WASHINGTON – Congressman Tom Reed (R-Corning) wants to get to the bottom of the recent Internal Revenue Service scandal that involves hundreds of missing emails.
During a hearing on the House’s Ways and Means Committee last week, Reed pressed IRS Commissioner John Koskinen on the agency’s most recent troubles over two years of alleged lost emails. The correspondences were to and from former director of the IRS’s Exempt Organizations Division Lois Lerner. Reed pushed the Commissioner, asking why Lerner’s hard drive was sent to a forensic lab run by the IRS’s criminal investigations unit and where the report from that investigation currently stands.
During a conference call with reporters on Monday, Reed said he will continue to pressure the IRS on trying to determine what happened to the emails and whether or not they can be retrieved.
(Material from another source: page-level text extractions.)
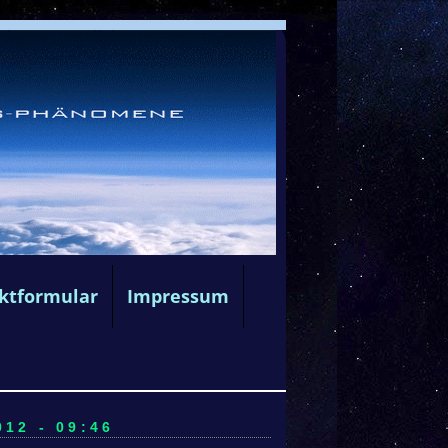
ktformular
Impressum
12 - 09:46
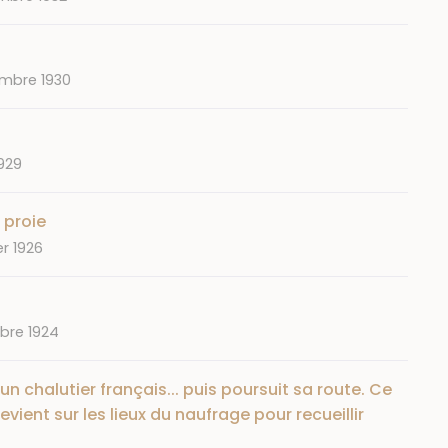
mbre 1930
1929
 proie
er 1926
bre 1924
 chalutier français... puis poursuit sa route. Ce
evient sur les lieux du naufrage pour recueillir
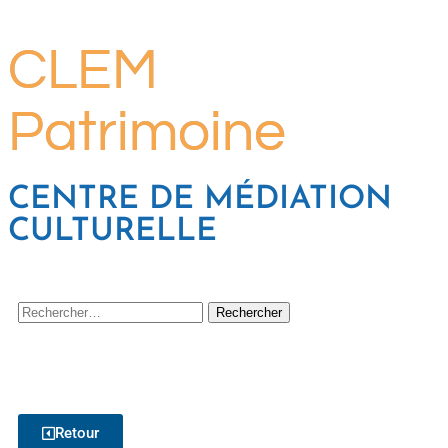
CLEM
Patrimoine
CENTRE DE MÉDIATION
CULTURELLE
Retour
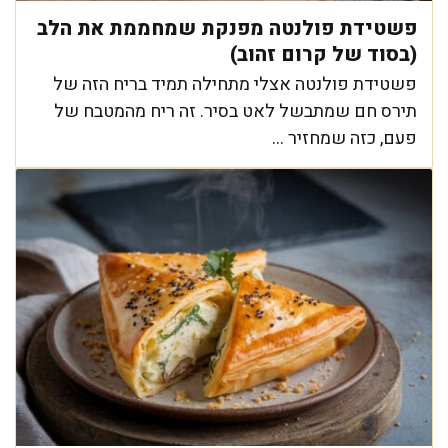
פשטידת פולנטה מפנקת שמחממת את הלב
(בסוד של קרום זהוב)
פשטידת פולנטה אצלי מתחילה תמיד בריח הזה של
תירס חם שמתבשל לאט בסיר. זה ריח מהמטבח של
פעם, כזה שמחזיר ...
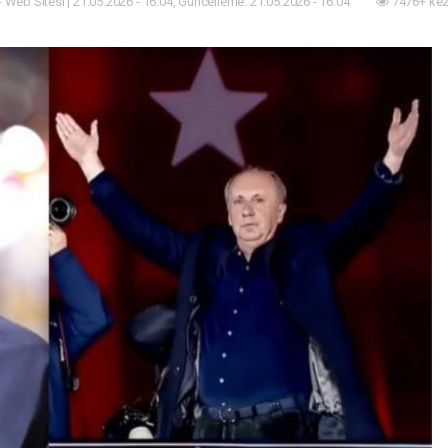
- Web Sitesi | 21.05.2026 - 16:04, Güncelleme: 21.05.2026 - 16:04
7476+ kez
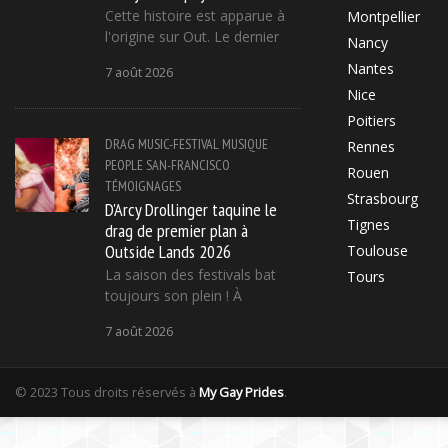
Cette histoire est apparue à
Montpellier
l'origine sur Out. Le dernier
Nancy
Nantes
7 août 2026
Nice
Poitiers
DRAG
MUSIC-FESTIVAL
MUSIQUE
Rennes
PEOPLE
SAN-FRANCISCO
Rouen
TÉMOIGNAGES
Strasbourg
D'Arcy Drollinger taquine le
Tignes
drag de premier plan à
Outside Lands 2026
Toulouse
La saison des festivals bat
Tours
toujours son plein ! À
7 août 2026
© 2023 Tous droits réservés à
My Gay Prides
.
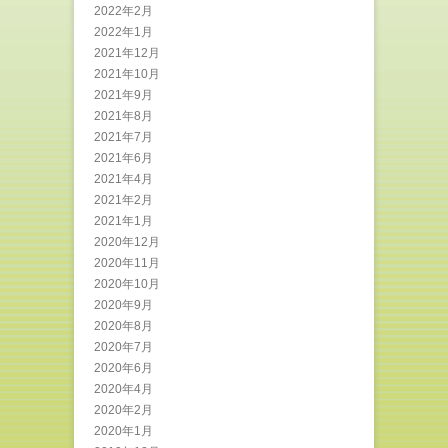
2022年2月
2022年1月
2021年12月
2021年10月
2021年9月
2021年8月
2021年7月
2021年6月
2021年4月
2021年2月
2021年1月
2020年12月
2020年11月
2020年10月
2020年9月
2020年8月
2020年7月
2020年6月
2020年4月
2020年2月
2020年1月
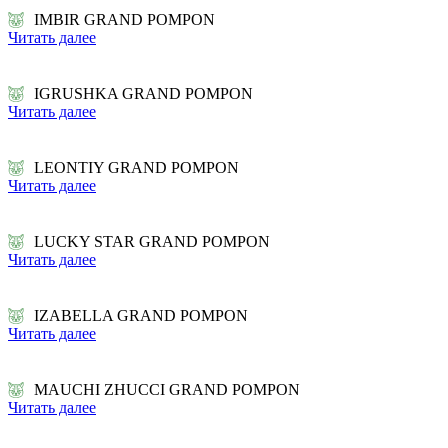
IMBIR GRAND POMPON
Читать далее
IGRUSHKA GRAND POMPON
Читать далее
LEONTIY GRAND POMPON
Читать далее
LUCKY STAR GRAND POMPON
Читать далее
IZABELLA GRAND POMPON
Читать далее
MAUCHI ZHUCCI GRAND POMPON
Читать далее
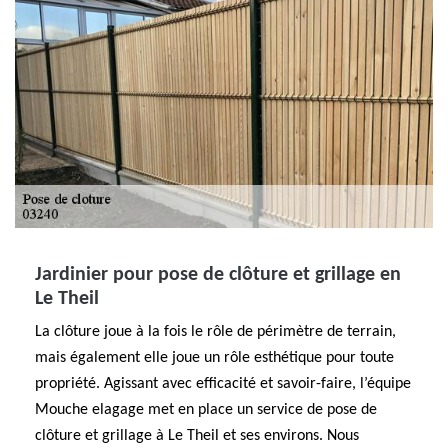
Jardinier pour pose de clôture et grillage en
Le Theil
La clôture joue à la fois le rôle de périmètre de terrain,
mais également elle joue un rôle esthétique pour toute
propriété. Agissant avec efficacité et savoir-faire, l’équipe
Mouche elagage met en place un service de pose de
clôture et grillage à Le Theil et ses environs. Nous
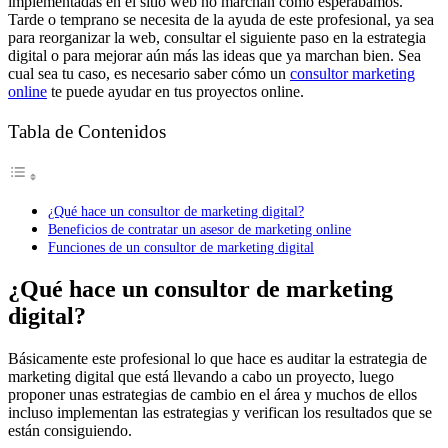
implementadas en el sitio web no marchan como esperábamos.
Tarde o temprano se necesita de la ayuda de este profesional, ya sea
para reorganizar la web, consultar el siguiente paso en la estrategia
digital o para mejorar aún más las ideas que ya marchan bien. Sea
cual sea tu caso, es necesario saber cómo un
consultor marketing
online
te puede ayudar en tus proyectos online.
Tabla de Contenidos
¿Qué hace un consultor de marketing digital?
Beneficios de contratar un asesor de marketing online
Funciones de un consultor de marketing digital
¿Qué hace un consultor de marketing
digital?
Básicamente este profesional lo que hace es auditar la estrategia de
marketing digital que está llevando a cabo un proyecto, luego
proponer unas estrategias de cambio en el área y muchos de ellos
incluso implementan las estrategias y verifican los resultados que se
están consiguiendo.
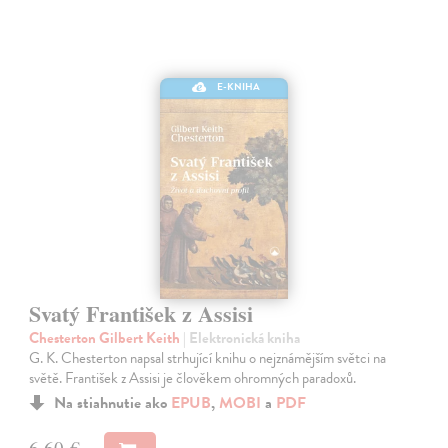
E-KNIHA
Svatý František z Assisi
Chesterton Gilbert Keith
| Elektronická kniha
G. K. Chesterton napsal strhující knihu o nejznámějším světci na
světě. František z Assisi je člověkem ohromných paradoxů.
Na stiahnutie ako
EPUB
,
MOBI
a
PDF
6,60 €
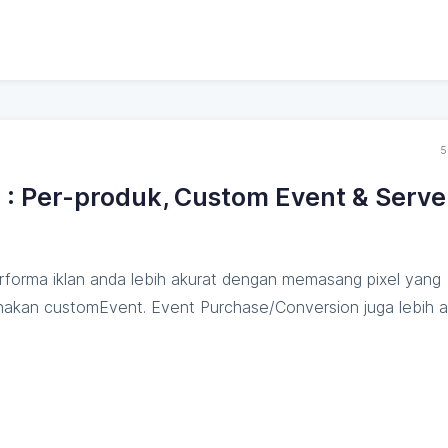
5
l : Per-produk, Custom Event & Serve
erforma iklan anda lebih akurat dengan memasang pixel yang
nakan customEvent. Event Purchase/Conversion juga lebih a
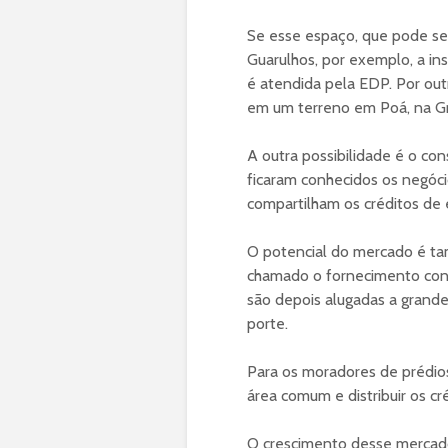
Se esse espaço, que pode ser
Guarulhos, por exemplo, a ins
é atendida pela EDP. Por ou
em um terreno em Poá, na Gra
A outra possibilidade é o co
ficaram conhecidos os negóc
compartilham os créditos de 
O potencial do mercado é ta
chamado o fornecimento conv
são depois alugadas a grand
porte.
Para os moradores de prédios,
área comum e distribuir os c
O crescimento desse mercado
“To me, it just doesn’t make sense that you have the IRS – one of the largest agencies of the federal government – in a position where their explanation is, ‘Oh… we lost these emails. We kept them for six month and now they’re gone forever,'” Reed explained. “I’ve heard from IT experts from across the country and right in our district where they have commented anecdotally saying, and as many of us know, emails just don’t come up missing.”
In addition, Congressman Reed said an independent investigation should be conducted by a special prosecutor, rather than by investigators within the IRS.
In a recent letter to Congress, the IRS admitted that a computer crash was likely to blame in the loss of emails Lois Lerner, which were sent and received between January 2009 and April 2011. During his testimony in front of the Ways and Means Committee, Commissioner Koskinen said that typically if a hard drive is irretrievable, it is destroyed and that sending the hard drive to the criminal investigation unit was an “extraordinary step.”
The IRS has been under fire over the past year for targeting organizations based on political beliefs. In May of last year, the Treasury Inspector General for Taxpayer Administration (TIGTA) issued a report confirming that, “the IRS used inappropriate criteria to identify organizations applying for tax-exempt status.” According to the report, the abuse of power began as far back as 2010.